Central IL and bees were bringing in bright orange and yellow pollen as late as last weekend before the temps fell out.


----------



## pedrocr (Jun 5, 2012)

DLMKA said:


> Central IL and bees were bringing in bright orange and yellow pollen as late as last weekend before the temps fell out.


I've noted the same two colors recently. Does anyone know if that's likely to be a specific fall flow source? I'm very curious to figure out what my bees are foraging throughout the year. Most of the flowers I have around seem to have plenty of other types of bees but rarely honeybees.


----------



## bhfury (Nov 25, 2008)

Our is Rubber rabbitbrush Chrysothamnus nauseosus (Ericameria nauseosa).


http://www.usu.edu/weeds/plant_species/nativespecies/rabbitbrush.html


----------



## SRBrooks (Jun 24, 2012)

Loads of pollen coming in here in Spicewood, Texas, too. I think it's the season's last goldenrod. 

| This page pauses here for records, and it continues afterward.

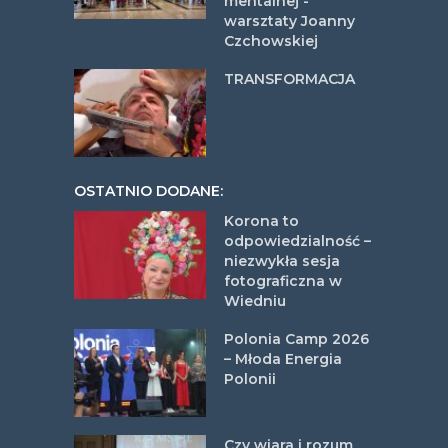
mentalnej -
warsztaty Joanny
Czchowskiej
TRANSFORMACJA
OSTATNIO DODANE:
Korona to
odpowiedzialność –
niezwykła sesja
fotograficzna w
Wiedniu
Polonia Camp 2026
– Młoda Energia
Polonii
Czy wiara i rozum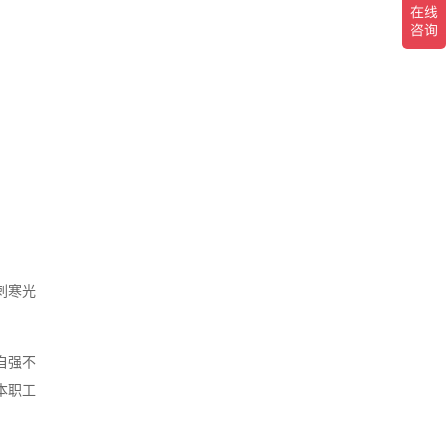
刺寒光
自强不
本职工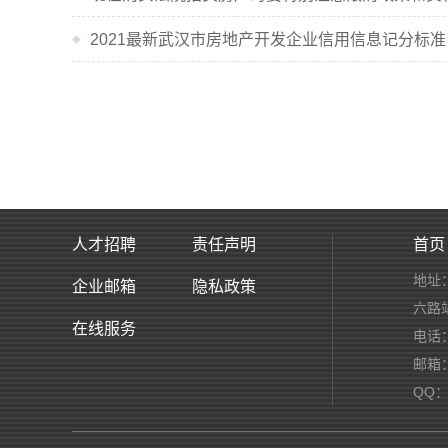
2021最新武汉市房地产开发企业信用信息记分标准
人才招聘
责任声明
首页
地址
企业邮箱
隐私政策
六路
在线服务
电话：
邮箱：s
QQ：2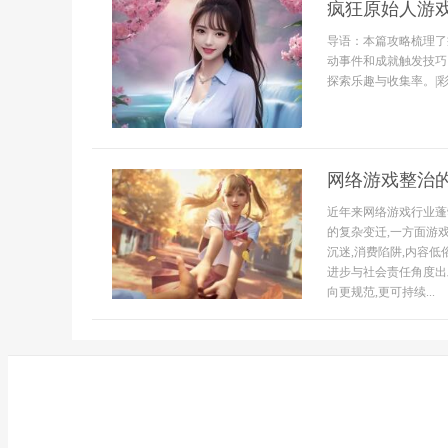
疯狂原始人游
导语：本篇攻略梳理了
动事件和成就触发技巧
探索乐趣与收集率。|彩
网络游戏整治
近年来网络游戏行业蓬
的复杂变迁,一方面游
沉迷,消费陷阱,内容
进步与社会责任角度出
向更规范,更可持续...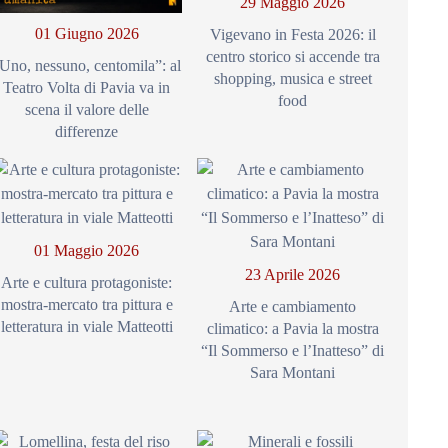
29 Maggio 2026
01 Giugno 2026
Vigevano in Festa 2026: il
centro storico si accende tra
Uno, nessuno, centomila”: al
shopping, musica e street
Teatro Volta di Pavia va in
food
scena il valore delle
differenze
01 Maggio 2026
23 Aprile 2026
Arte e cultura protagoniste:
mostra-mercato tra pittura e
Arte e cambiamento
letteratura in viale Matteotti
climatico: a Pavia la mostra
“Il Sommerso e l’Inatteso” di
Sara Montani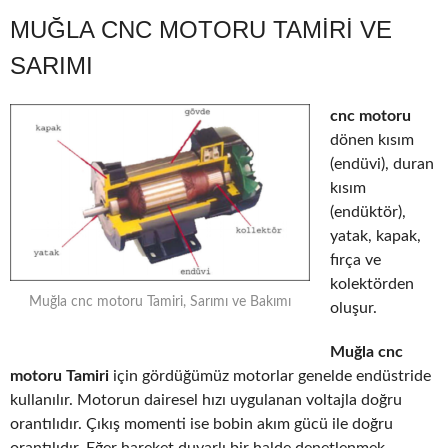
MUĞLA CNC MOTORU TAMIRI VE
SARIMI
cnc motoru
dönen kısım
(endüvi), duran
kısım
(endüktör),
yatak, kapak,
fırça ve
kolektörden
Muğla cnc motoru Tamiri, Sarımı ve Bakımı
oluşur.
Muğla cnc
motoru Tamiri
için gördüğümüz motorlar genelde endüstride
kullanılır. Motorun dairesel hızı uygulanan voltajla doğru
orantılıdır. Çıkış momenti ise bobin akım gücü ile doğru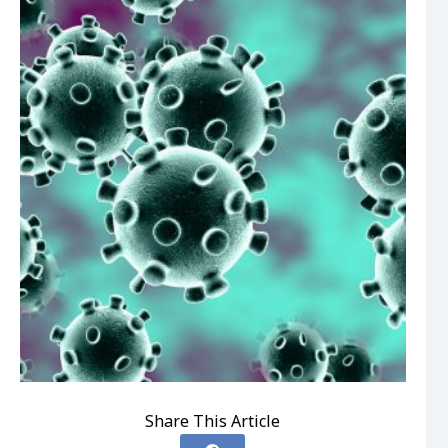
Share This Article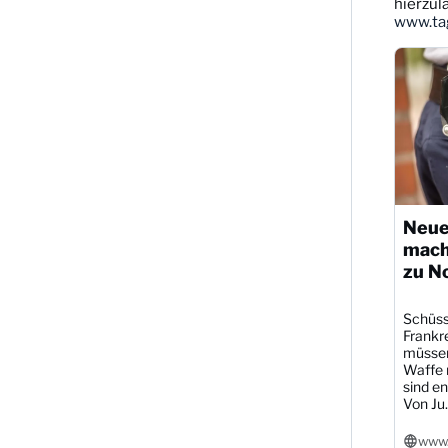
ansehen
hierzul
www.tag
Neue
mach
zu N
Schüsse
Frankre
müssen
Waffe r
sind en
Von Ju..
www.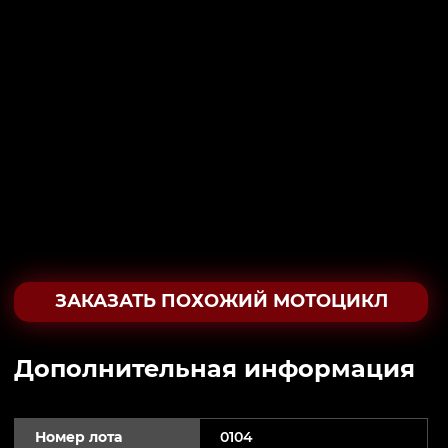
ЗАКАЗАТЬ ПОХОЖИЙ МОТОЦИКЛ
Дополнительная информация
Номер лота
0104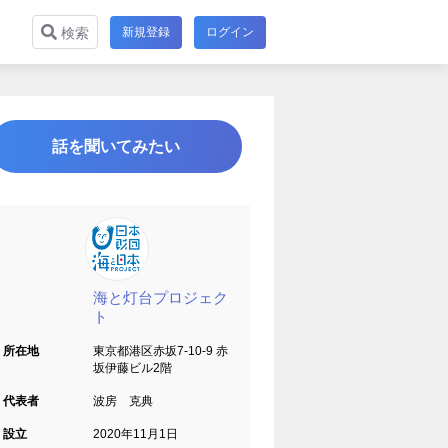
新規登録
ログイン
検索
話を聞いてみたい
海と灯台プロジェク
ト
所在地
東京都港区赤坂7-10-9 赤
坂伊藤ビル2階
代表者
波房 克典
設立
2020年11月1日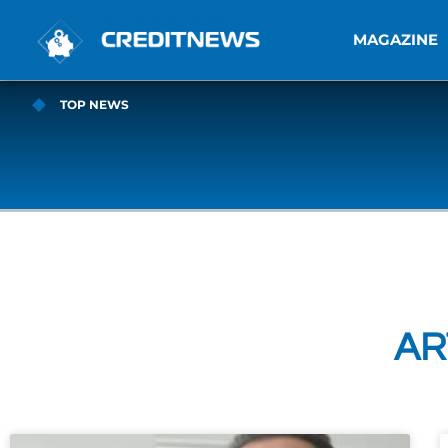
MAGAZINE
TOP NEWS
AR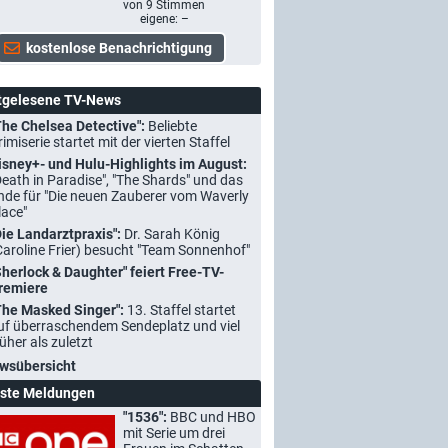
von
9
Stimmen
eigene: –
tgelesene TV-News
The Chelsea Detective":
Beliebte
rimiserie startet mit der vierten Staffel
isney+- und Hulu-Highlights im August:
Death in Paradise", "The Shards" und das
nde für "Die neuen Zauberer vom Waverly
lace"
Die Landarztpraxis":
Dr. Sarah König
Caroline Frier) besucht "Team Sonnenhof"
Sherlock & Daughter" feiert Free-TV-
remiere
The Masked Singer":
13. Staffel startet
uf überraschendem Sendeplatz und viel
rüher als zuletzt
wsübersicht
ste Meldungen
"1536":
BBC und HBO
mit Serie um drei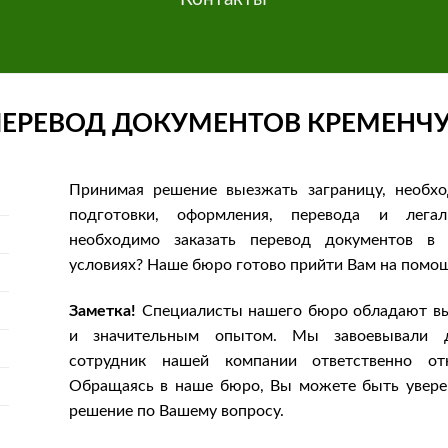
ПЕРЕВОД ДОКУМЕНТОВ КРЕМЕНЧУ
Принимая решение выезжать заграницу, необх
подготовки, оформления, перевода и легал
необходимо заказать перевод документов в
условиях? Наше бюро готово прийти Вам на помо
Заметка!
Специалисты нашего бюро обладают в
и значительным опытом. Мы завоевывали 
сотрудник нашей компании ответственно от
Обращаясь в наше бюро, Вы можете быть увере
решение по Вашему вопросу.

My girls are making lemon-yellow comb in their top bar hive.


----------



## d.frizzell (Aug 27, 2012)

21C here yesterday on Cape Breton Island, Nova Scotia ...bees bringing in yellow and orange pollen!!


----------



## minz (Jan 15, 2011)

54 and moderate rain here. Bees were flying in the large hives, not the nucs in the heavy rain. The bees in the nucs fly in nice weather only. I was surprised to see the grass was just as green as a golf course with some small dandelions in it. Filberts (hazelnuts) starting to put out the males.


----------